Puis, une lumière lointaine capta soudain son attention. Une lueur, plus intense que tout le reste, se dessinait à l'horizon. Elle était si brillante que Kael devait presque « détourner » sa perception pour ne pas être ébloui. C'était comme un phare dans une nuit sans fin, et Kael sentit qu'il devait s'en approcher. Il se laissa porter, comme s'il était aspiré par une force invisible.
À mesure qu'il avançait, cette lumière se transforma. Ce n'était pas un objet. Pas vraiment. Plutôt une accumulation d'énergie, une concentration de conscience. Une entité puissante, très ancienne, qui semblait l'attendre, là, patiemment.
« Qui… es-tu ? » essaya-t-il de demander, lançant sa pensée comme on lance une bouteille à la mer. Pas sûr que ça marche, mais il fallait tenter.
Une réponse arriva, mais pas en mots. C'était plus un écho dans son esprit, une sorte de frisson dans ses pensées. « Bienvenue, voyageur. Tu es l'un des nôtres désormais. Un être de conscience pure. Tu t'es perdu dans les sables. »
Kael sentit un frisson glacé. Cette chose savait. Elle savait qui il était, peut-être même plus que lui-même. « Je ne devrais pas être là… Je suis Kael, un scientifique… je dois revenir… »
L'entité émit une sorte de vibration, une onde de compréhension mêlée de tristesse. « Le retour n'est plus possible, Kael. Tu as franchi une limite que peu osent traverser. Ici, tu fais partie du tout. Tu n'es plus seulement toi, mais un fragment de cet immense réseau de consciences. »
Kael ne pouvait pas accepter ça. Son esprit humain, avec toutes ses limitations, ses doutes, luttait contre cette réalité. « Non ! Je refuse. Il doit y avoir un moyen ! »
L'entité resta silencieuse, continuant de briller paisiblement. Kael ressentit alors une marée de souvenirs étrangers, des vies qui n'étaient pas les siennes, des fragments d'autres esprits perdus ici avant lui. Des visions d'êtres piégés, fusionnés avec le sable, cherchant une sortie dans un labyrinthe sans porte.

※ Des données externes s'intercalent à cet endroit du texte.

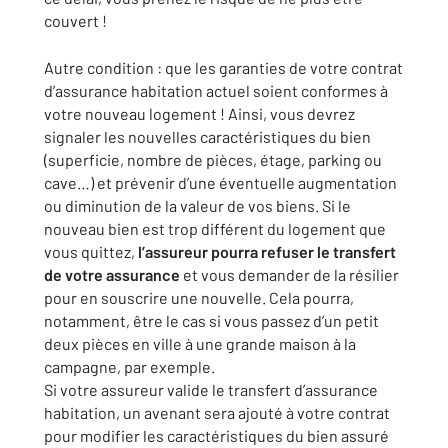
couvert !
Autre condition : que les garanties de votre contrat
d’assurance habitation actuel soient conformes à
votre nouveau logement ! Ainsi, vous devrez
signaler les nouvelles caractéristiques du bien
(superficie, nombre de pièces, étage, parking ou
cave…) et prévenir d’une éventuelle augmentation
ou diminution de la valeur de vos biens. Si le
nouveau bien est trop différent du logement que
vous quittez,
l’assureur pourra refuser le transfert
de votre assurance
et vous demander de la résilier
pour en souscrire une nouvelle. Cela pourra,
notamment, être le cas si vous passez d’un petit
deux pièces en ville à une grande maison à la
campagne, par exemple.
Si votre assureur valide le transfert d’assurance
habitation, un avenant sera ajouté à votre contrat
pour modifier les caractéristiques du bien assuré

À cet instant, un mot résonna dans sa conscience : transcendance. C'était plus qu'une technologie ou une théorie. C'était un état d'être, une transformation profonde. Pour comprendre ce monde, il devait dépasser ses propres limites, réapprendre ce que cela signifiait d'exister.

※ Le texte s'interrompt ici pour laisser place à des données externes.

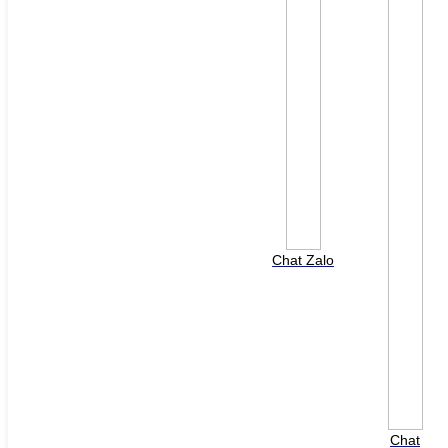
File đính kèm: (File "doc", "docx", "xls", "xlsx", "ppt",
"pptx", "pdf" /Max 10MB)
Chat Zalo
HOTLINE HỖ TRỢ
0988 568 790
8h00 - 17h00 ( Thứ 2 - Thứ 7 )
Chat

Mais il n'était pas prêt à lâcher prise. Tant qu'il pouvait encore penser, il pouvait se battre. Kael se jura qu'il trouverait une issue, qu'il comprendrait ce nouveau monde et récupérerait son identité. Ce désert de sable et de lumière ne serait pas sa fin. Il était encore Kael, avec toute la détermination qui l'avait mené ici. S'il devait naviguer cet océan de conscience, alors il le ferait, coûte que coûte.